Source data:
________________________________________
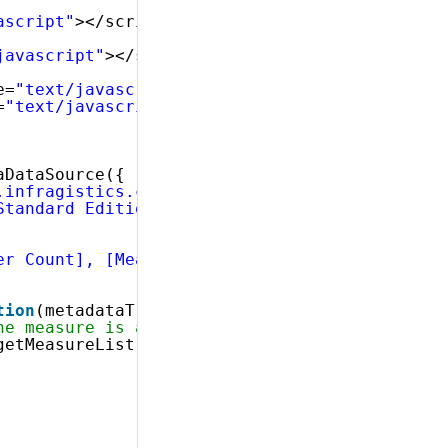
ascript"
></script>
javascript"
></script>
e=
"text/javascript"
></script>
=
"text/javascript"
></script>
 
aDataSource({
.infragistics.com/olap/msmdpump.dll"
,
Standard Edition"
,
er Count], [Measures].[Internet Order Count]"
tion
(metadataTree) {
ne measure is added to measures collection
getMeasureList();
________________________________________
▶ [PROBLEM REQUIREMENTS]:
I would like the data above transcribed exactly, with its pictures left out.

▶ [WRITTEN SOLUTION]:
ascript"
></script>
javascript"
></script>
e=
"text/javascript"
></script>
=
"text/javascript"
></script>
 
aDataSource({
.infragistics.com/olap/msmdpump.dll"
,
Standard Edition"
,
er Count], [Measures].[Internet Order Count]"
tion
(metadataTree) {
ne measure is added to measures collection
getMeasureList();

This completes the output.